> What is expected
Every line from the start of the entries up to and including the one bearing "Speaking Abilities: An Interactive Learning" must be printed verbatim, without the pictures.

#####

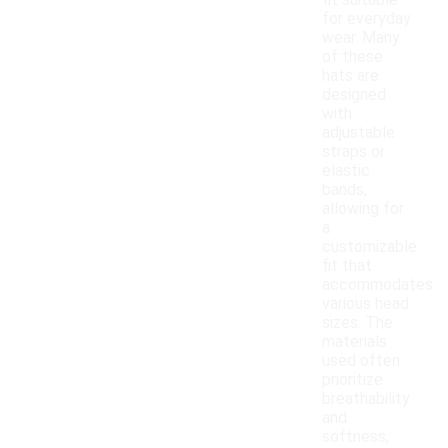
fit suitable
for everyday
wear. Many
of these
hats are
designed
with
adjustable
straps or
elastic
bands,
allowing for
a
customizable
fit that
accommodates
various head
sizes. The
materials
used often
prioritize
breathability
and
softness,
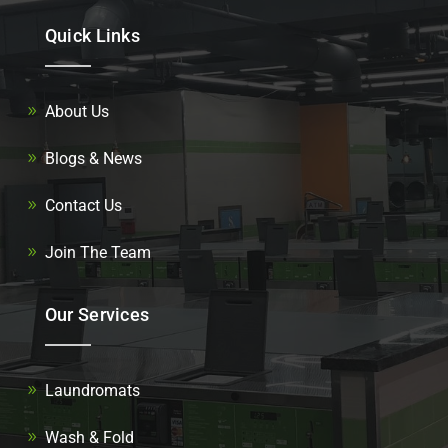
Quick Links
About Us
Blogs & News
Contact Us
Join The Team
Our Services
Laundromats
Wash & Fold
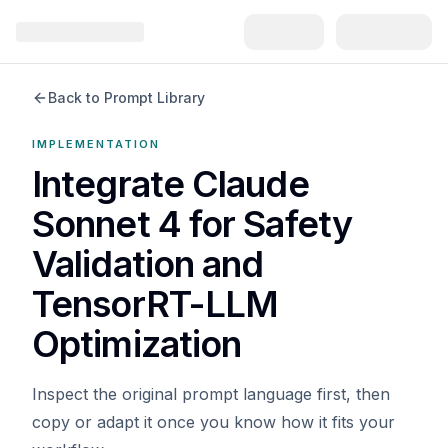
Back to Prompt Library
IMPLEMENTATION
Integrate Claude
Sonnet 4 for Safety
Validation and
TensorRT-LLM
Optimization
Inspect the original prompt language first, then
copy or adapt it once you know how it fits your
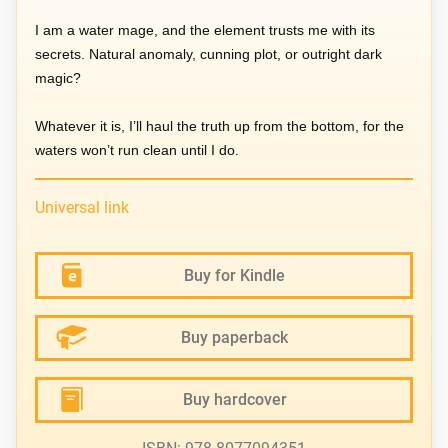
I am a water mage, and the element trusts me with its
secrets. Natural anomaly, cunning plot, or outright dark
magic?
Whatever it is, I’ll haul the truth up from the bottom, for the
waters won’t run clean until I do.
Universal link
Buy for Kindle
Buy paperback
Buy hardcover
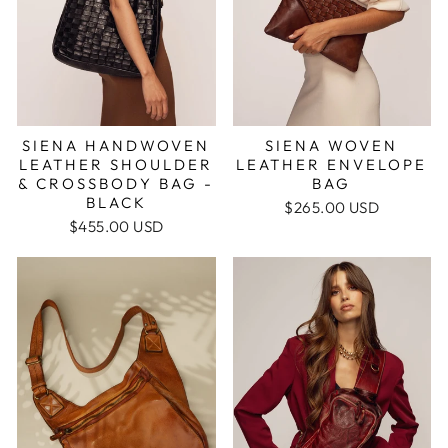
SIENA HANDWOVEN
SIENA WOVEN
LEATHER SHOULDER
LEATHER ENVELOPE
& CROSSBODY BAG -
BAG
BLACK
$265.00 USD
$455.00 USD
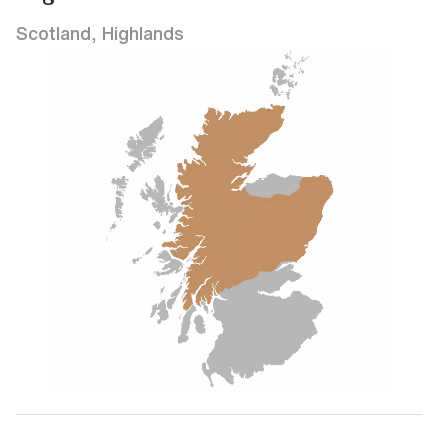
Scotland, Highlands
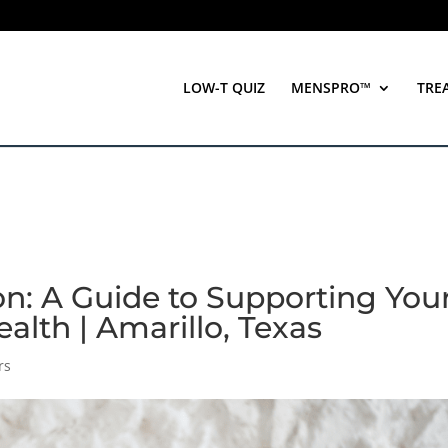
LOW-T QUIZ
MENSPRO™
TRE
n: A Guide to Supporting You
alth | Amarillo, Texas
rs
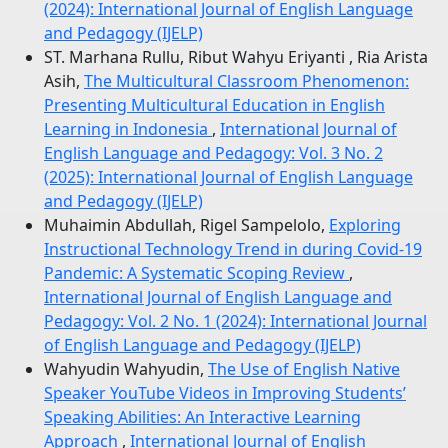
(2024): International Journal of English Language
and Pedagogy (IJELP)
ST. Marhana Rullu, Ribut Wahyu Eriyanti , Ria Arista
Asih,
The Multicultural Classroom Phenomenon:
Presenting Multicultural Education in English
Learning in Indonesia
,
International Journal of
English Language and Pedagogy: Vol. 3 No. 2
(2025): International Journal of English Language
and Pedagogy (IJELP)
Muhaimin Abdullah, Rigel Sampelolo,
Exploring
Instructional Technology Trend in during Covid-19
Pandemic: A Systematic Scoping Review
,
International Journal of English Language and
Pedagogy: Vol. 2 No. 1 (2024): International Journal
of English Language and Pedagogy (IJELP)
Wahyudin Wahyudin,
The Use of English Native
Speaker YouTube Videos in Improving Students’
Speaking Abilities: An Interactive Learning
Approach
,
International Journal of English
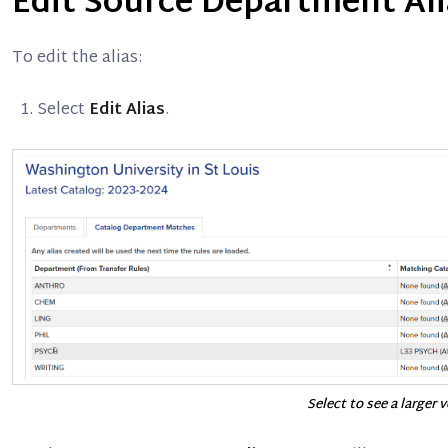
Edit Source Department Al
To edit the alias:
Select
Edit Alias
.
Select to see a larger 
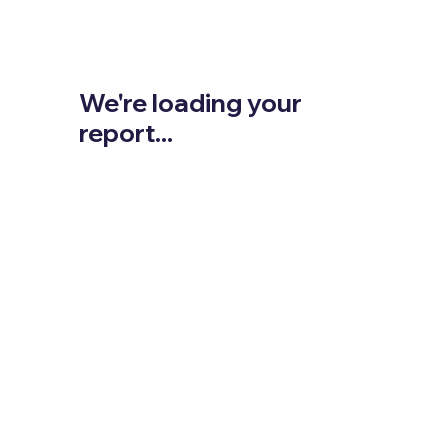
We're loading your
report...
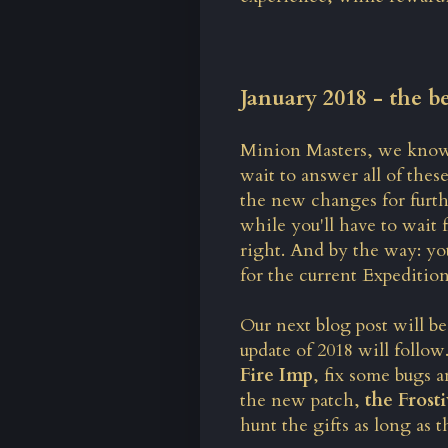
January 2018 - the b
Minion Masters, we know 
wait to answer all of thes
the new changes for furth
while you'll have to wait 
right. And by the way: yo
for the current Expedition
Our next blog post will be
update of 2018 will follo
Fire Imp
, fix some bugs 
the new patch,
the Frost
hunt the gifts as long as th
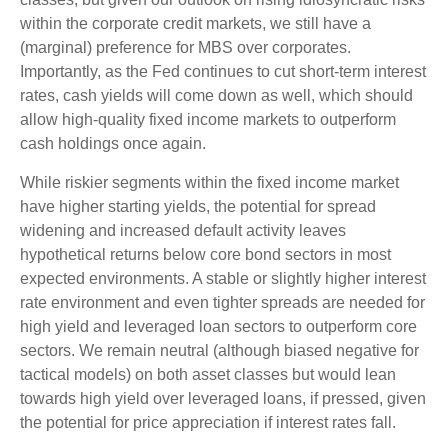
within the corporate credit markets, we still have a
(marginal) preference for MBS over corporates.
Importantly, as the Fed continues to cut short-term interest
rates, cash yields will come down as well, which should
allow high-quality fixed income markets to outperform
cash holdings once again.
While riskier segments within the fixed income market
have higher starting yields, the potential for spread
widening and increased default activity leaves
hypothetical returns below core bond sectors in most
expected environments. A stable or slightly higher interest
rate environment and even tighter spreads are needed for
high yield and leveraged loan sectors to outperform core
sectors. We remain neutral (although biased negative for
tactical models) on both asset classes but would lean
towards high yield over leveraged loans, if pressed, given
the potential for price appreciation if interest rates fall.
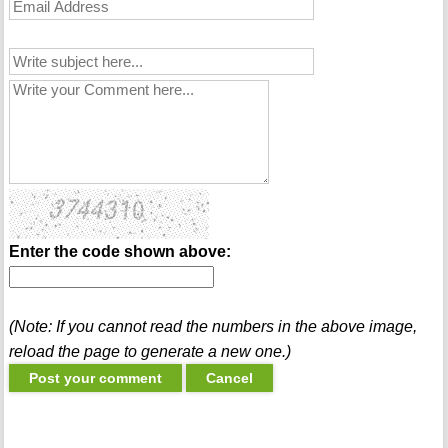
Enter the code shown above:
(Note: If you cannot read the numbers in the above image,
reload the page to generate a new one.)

#####

> Solution
fit suitable
for everyday
wear. Many
of these
hats are
designed
with
adjustable
straps or
elastic
bands,
allowing for
a
customizable
fit that
accommodates
various head
sizes. The
materials
used often
prioritize
breathability
and
softness,
Quick Links
About Us
Blogs & News
Contact Us
Join The Team
Our Services
Laundromats
Wash & Fold
Back to Prompt Library
IMPLEMENTATION
Integrate Claude
Sonnet 4 for Safety
Validation and
TensorRT-LLM
Optimization
Inspect the original prompt language first, then
copy or adapt it once you know how it fits your
I am a water mage, and the element trusts me with its
secrets. Natural anomaly, cunning plot, or outright dark
magic?
Whatever it is, I’ll haul the truth up from the bottom, for the
waters won’t run clean until I do.
Universal link
Buy for Kindle
Buy paperback
Buy hardcover
SIENA HANDWOVEN
SIENA WOVEN
LEATHER SHOULDER
LEATHER ENVELOPE
& CROSSBODY BAG -
BAG
BLACK
$265.00 USD
$455.00 USD
Scotland, Highlands
LOW-T QUIZ
MENSPRO™
TRE
n: A Guide to Supporting You
alth | Amarillo, Texas
rs
(2024): International Journal of English Language
and Pedagogy (IJELP)
ST. Marhana Rullu, Ribut Wahyu Eriyanti , Ria Arista
Asih,
The Multicultural Classroom Phenomenon:
Presenting Multicultural Education in English
Learning in Indonesia
,
International Journal of
English Language and Pedagogy: Vol. 3 No. 2
(2025): International Journal of English Language
and Pedagogy (IJELP)
Muhaimin Abdullah, Rigel Sampelolo,
Exploring
Instructional Technology Trend in during Covid-19
Pandemic: A Systematic Scoping Review
,
International Journal of English Language and
Pedagogy: Vol. 2 No. 1 (2024): International Journal
of English Language and Pedagogy (IJELP)
Wahyudin Wahyudin,
The Use of English Native
Speaker YouTube Videos in Improving Students’
Speaking Abilities: An Interactive Learning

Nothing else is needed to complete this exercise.